The result is a 15-minute work in three movements, characterized by light, high-pitched scoring. Some louder, heavier moments float in unobtrusively rather than erupting in huge outbursts as, say, Kancheli or Górecki might write. More typical of the work are long, yearning melodies in an upper range, highly chromatic and not immediately memorable, on massed violins or two solo cellos – in both cases entirely unaccompanied. High trumpets and flutes chirp away a few times. Strings swirl restlessly in the second movement. What Puts calls a “music box” of celesta, harp, and xylophones opens the work and reappears on occasion. The light but intense sound is slightly reminiscent of Ravel — somewhat in the style of Daphnis et Chloé, perhaps — interesting to listen to and played with earnest commitment, but not as arresting on first hearing as a Björk album.

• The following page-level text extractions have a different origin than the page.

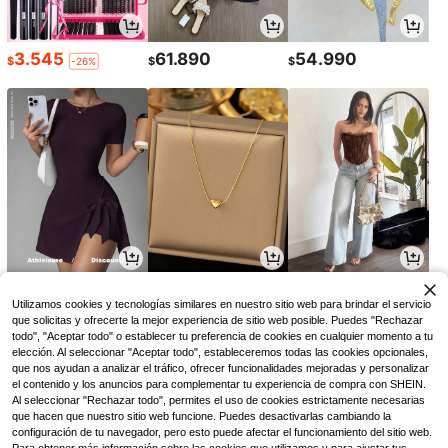
3.545
61.890
54.990
$
$
$
-26%
45.926
7.944
51.127
$
$
$
-19%
-3%
-6%
Utilizamos cookies y tecnologías similares en nuestro sitio web para brindar el servicio
que solicitas y ofrecerte la mejor experiencia de sitio web posible. Puedes "Rechazar
todo", "Aceptar todo" o establecer tu preferencia de cookies en cualquier momento a tu
elección. Al seleccionar "Aceptar todo", estableceremos todas las cookies opcionales,
que nos ayudan a analizar el tráfico, ofrecer funcionalidades mejoradas y personalizar
el contenido y los anuncios para complementar tu experiencia de compra con SHEIN.
Al seleccionar "Rechazar todo", permites el uso de cookies estrictamente necesarias
que hacen que nuestro sitio web funcione. Puedes desactivarlas cambiando la
configuración de tu navegador, pero esto puede afectar el funcionamiento del sitio web.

Between the symphonies came the concert's nod to this year's Mozart anniversary. Music director Michael Morgan's decision to put one of the great man's works on each program this season gave an opportunity to hear a lesser-known piece performed by a rarely seen soloist. The work was Mozart's only bassoon concerto (in B-flat, K. 191); the soloist was San Francisco Opera's and Ballet's principal bassoonist, Rufus Olivier, out from the pit for a change. Olivier has a light, lyrical, but carrying sound well suited to the legato passages of this highly operatic concerto. He handled the fast coloratura runs with equal ease, taking in stride the sudden jumps from low buzzing notes to high piercing ones. Some equipment at the back of the stage fell over during the first movement, but Olivier, Nies, and the orchestra just ignored the sudden bang.

Morgan came on stage to introduce the program and again, after intermission, to lead a tribute to Pei-Kun Xi, arranger for the Great Wall Youth Orchestra, who died in December, aged 57. The Symphony has often collaborated with the Great Wall group, and today some 40 of its members — playing mostly bowed and plectra Chinese string instruments, with a few winds — crowded onto the stage to join the orchestra for Xi's Tibet Song. Rather than presenting the two ensembles in dialogue, this music skillfully merges the western and Chinese instruments into a unified orchestral work with Chinese flavor. Morgan had been unable to rehearse the two groups together, so the blended result was a tribute to the skills of composer, conductor, and performers alike.

(David Bratman is a librarian who lives with his lawfully wedded soprano and a wall full of symphony recordings.)